Женечка взяла визитку, бессмысленно осмотрела ее со всех сторон.
– Откуда он узнал о вещи, которую тебе передал Назаров?
Роберт не ответил, смотрел на пакет, старался понять, чем может быть плоский квадратный
предмет, просматривающийся сквозь матовую поверхность упаковки.
Снял целлофан. Оказалась коробка ассорти, нарядно перевязанная блестящей изумрудной
ленточкой.
Роберт вывернул ленту и написал карандашом дату текущего дня и время. Повернул ленту
надписью вовнутрь – примитивная примета на случай, если кто-то из домашних проявит свое
любопытство. Впрочем, это исключено. Его вещи, как и рукописи не только не трогали
руками, например, во время уборки, просто боялись прикоснуться без его согласия.
Женечка настороженно показала пальцем на коробку.
– Конфеты? Что все это значит? Это то, из-за чего погиб Володя?
Роберт кивнул.
Женечка растерянно посмотрела на Роберта:
– Ты шутишь?
– Это всего лишь камуфляж. Назаров раскрывать запретил, пока я не закончу начатую
работу. Поставлю. Даже не прикасайся!
– Почему?
– Наверное, он знал, что это, – он провел ладонью по поверхности пакета, – может
повредить правильному завершению моей работы в лаборатории.

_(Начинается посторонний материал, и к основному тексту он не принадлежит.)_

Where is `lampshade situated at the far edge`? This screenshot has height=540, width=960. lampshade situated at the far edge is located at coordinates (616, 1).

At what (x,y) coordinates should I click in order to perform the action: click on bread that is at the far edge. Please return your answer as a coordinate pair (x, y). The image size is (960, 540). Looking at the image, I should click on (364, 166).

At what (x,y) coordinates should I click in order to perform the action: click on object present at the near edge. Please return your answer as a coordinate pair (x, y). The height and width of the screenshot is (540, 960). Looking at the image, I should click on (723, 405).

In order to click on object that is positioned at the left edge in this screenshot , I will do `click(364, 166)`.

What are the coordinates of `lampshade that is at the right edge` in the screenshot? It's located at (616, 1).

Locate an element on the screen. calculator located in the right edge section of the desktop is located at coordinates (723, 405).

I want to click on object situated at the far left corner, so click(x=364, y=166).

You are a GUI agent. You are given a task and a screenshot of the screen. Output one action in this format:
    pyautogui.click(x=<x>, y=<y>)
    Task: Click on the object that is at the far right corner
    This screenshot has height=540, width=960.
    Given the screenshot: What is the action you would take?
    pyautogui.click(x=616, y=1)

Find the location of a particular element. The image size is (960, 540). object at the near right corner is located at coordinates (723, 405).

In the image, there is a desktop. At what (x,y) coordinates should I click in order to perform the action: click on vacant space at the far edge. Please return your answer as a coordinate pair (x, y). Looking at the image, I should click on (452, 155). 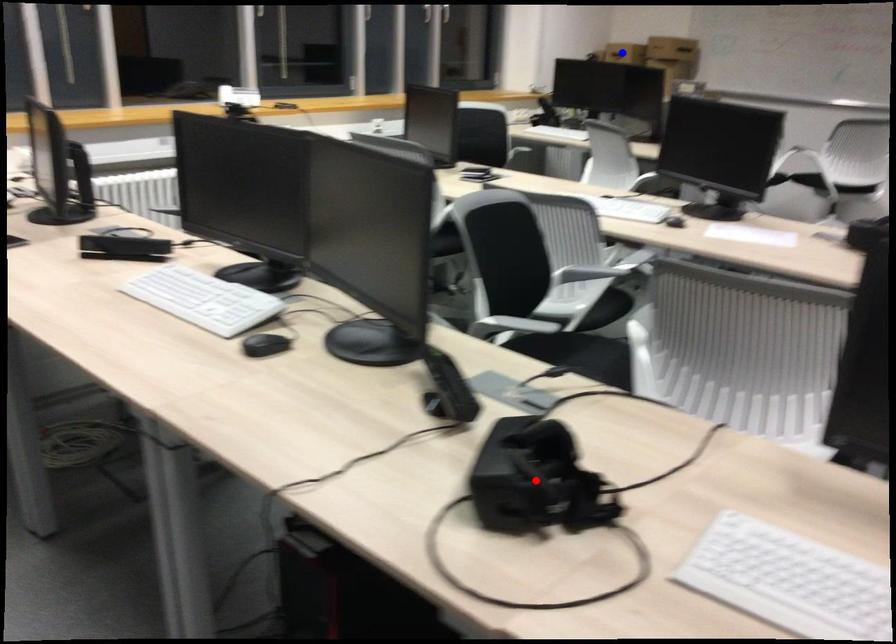 Question: Two points are marked on the image. Which point is closer to the camera?

Choices:
 (A) Blue point is closer.
 (B) Red point is closer.

Answer: (B) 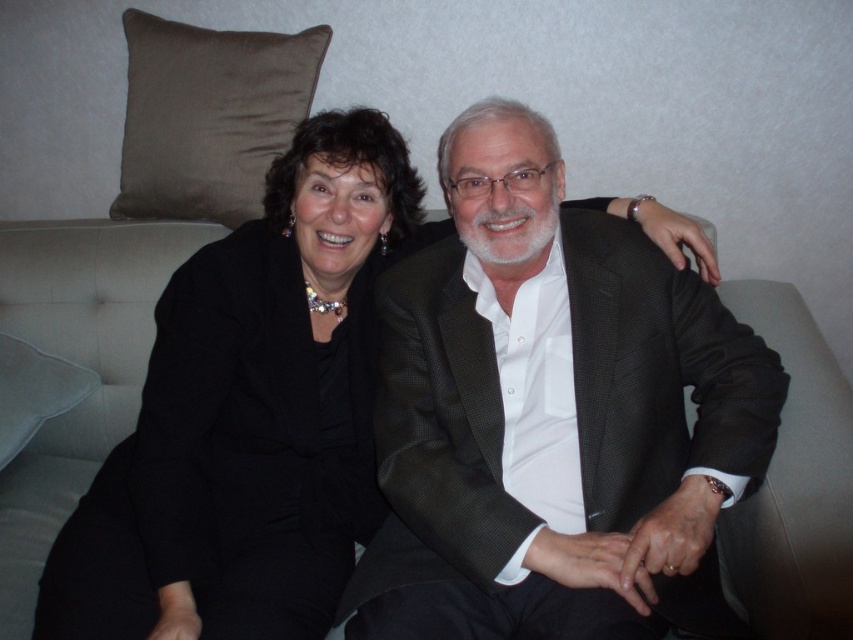 In the scene shown: You are a photographer setting up a shoot in this living room. You notice the matte black suit at center and the brown suede pillow at upper left. Where should you place your camera to ensure both items are visible in the frame?

Place the camera at a higher angle so that the matte black suit at center, which is positioned under the brown suede pillow at upper left, can be seen below the pillow in the frame.

You are designing a seating arrangement for a small living room. You have two pillows available, the brown suede pillow at upper left and the white fabric pillow at left. Which pillow should you choose if you want to add a larger decorative element to the sofa?

The brown suede pillow at upper left is larger in size than the white fabric pillow at left, so you should choose the brown suede pillow at upper left to add a larger decorative element to the sofa.

You are arranging a cozy seating area and want to place both the brown suede pillow at upper left and the white fabric pillow at left on the sofa. According to the image, which pillow should you place on the left side to maintain the original arrangement?

To maintain the original arrangement, place the white fabric pillow at left on the left side since the brown suede pillow at upper left is to the right of it. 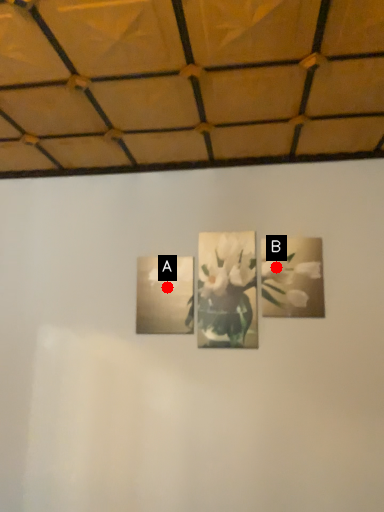 Question: Two points are circled on the image, labeled by A and B beside each circle. Among these points, which one is farthest from the camera?

Choices:
 (A) A is further
 (B) B is further

Answer: (A) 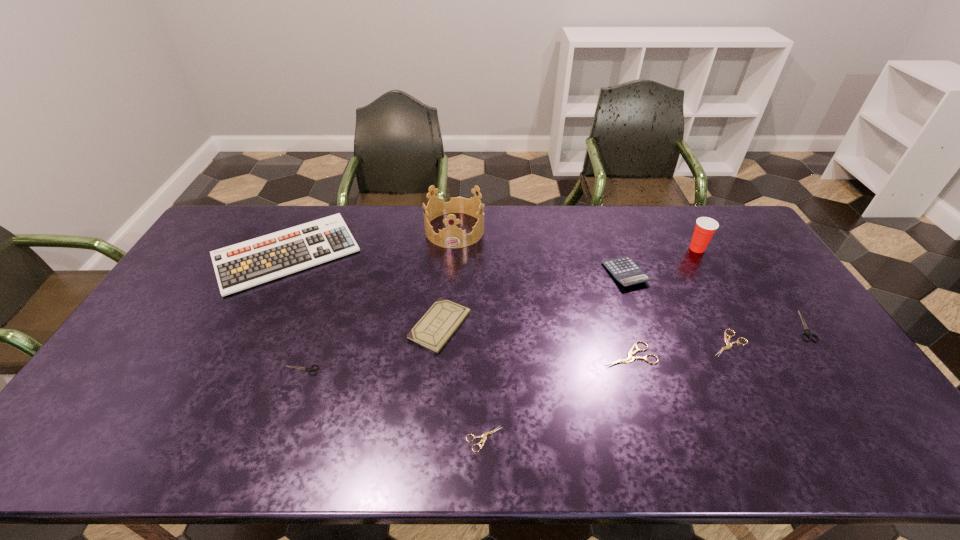 The height and width of the screenshot is (540, 960). In order to click on tiara in this screenshot , I will do pyautogui.click(x=453, y=237).

Find the location of `Dixie cup`. Dixie cup is located at coordinates (705, 227).

Locate an element on the screen. The width and height of the screenshot is (960, 540). red Dixie cup is located at coordinates coord(705,227).

Where is `the third tallest object`? This screenshot has height=540, width=960. the third tallest object is located at coordinates (243, 265).

Image resolution: width=960 pixels, height=540 pixels. I want to click on white computer keyboard, so click(243, 265).

Image resolution: width=960 pixels, height=540 pixels. I want to click on calculator, so click(623, 269).

At what (x,y) coordinates should I click in order to perform the action: click on checkbook. Please return your answer as a coordinate pair (x, y). This screenshot has height=540, width=960. Looking at the image, I should click on (433, 330).

The image size is (960, 540). I want to click on the farther black shears, so [807, 332].

You are a GUI agent. You are given a task and a screenshot of the screen. Output one action in this format:
    pyautogui.click(x=<x>, y=<y>)
    Task: Click on the rightmost object
    The height and width of the screenshot is (540, 960).
    Given the screenshot: What is the action you would take?
    pyautogui.click(x=807, y=332)

Identify the location of the second beige shears from right to left. (630, 358). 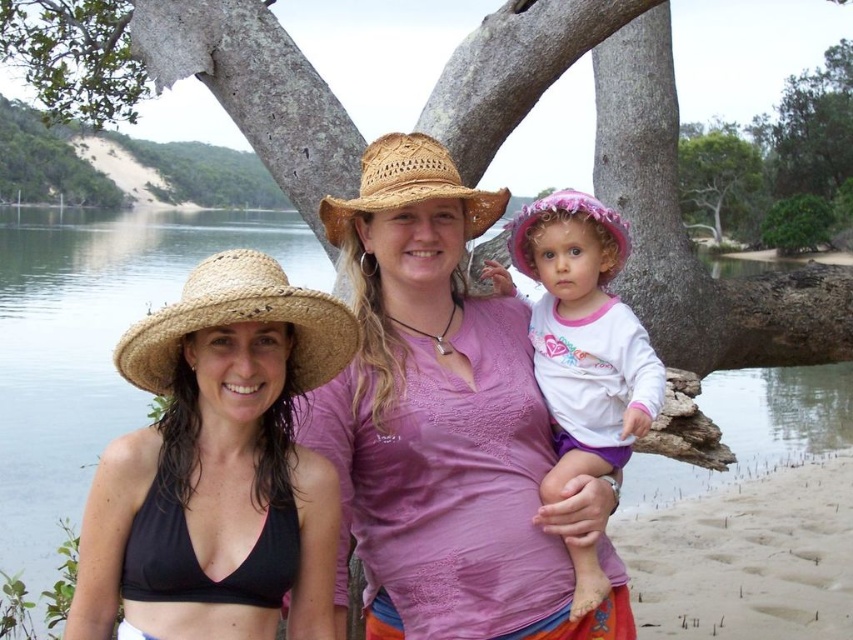 Looking at this image, you are a photographer trying to capture the scene with the two women and the child. You notice the matte straw hat at center and the green leafy tree at upper center. Which object is positioned to the left of the other?

The matte straw hat at center is to the left of the green leafy tree at upper center. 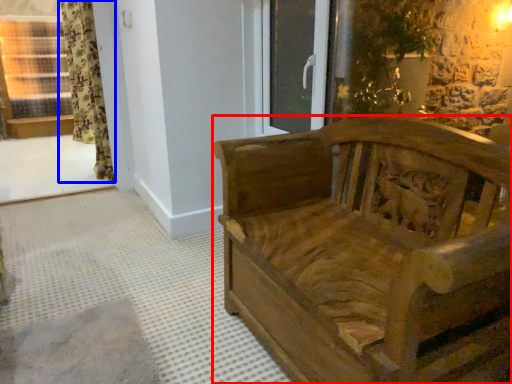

Он подошел к серванту, сдвинул вправо на середину полки фотоаппарат «Зенит-Е»,
которым пользовалась только Женечка, и толстую общую тетрадь, куда решил поденно
заносить результаты работы над прибором, приставил торцом к боковой стенке коробку
Назарова, вплотную к ней, чтобы не свалилась, придвинул тяжелую цветочную вазу. Тетрадку
положил справа, почти посередине. Внимательно посмотрел, запоминая их расположение
относительно друг друга.
– Я прошу тебя, не меняй положение вазы и коробки и тетрадки. Хорошо?
– Не волнуйся. Что я не понимаю о чем ты.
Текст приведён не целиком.